*TASK STATEMENT*
Write out the records in full, exactly as given, but without the images.

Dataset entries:
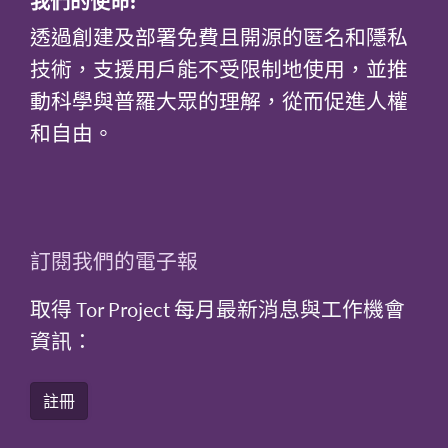
我們的使命:
透過創建及部署免費且開源的匿名和隱私
技術，支援用戶能不受限制地使用，並推
動科學與普羅大眾的理解，從而促進人權
和自由。
訂閱我們的電子報
取得 Tor Project 每月最新消息與工作機會
資訊：
註冊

*RESULT FOR THIS TASK*
我們的使命:
透過創建及部署免費且開源的匿名和隱私
技術，支援用戶能不受限制地使用，並推
動科學與普羅大眾的理解，從而促進人權
和自由。
訂閱我們的電子報
取得 Tor Project 每月最新消息與工作機會
資訊：
註冊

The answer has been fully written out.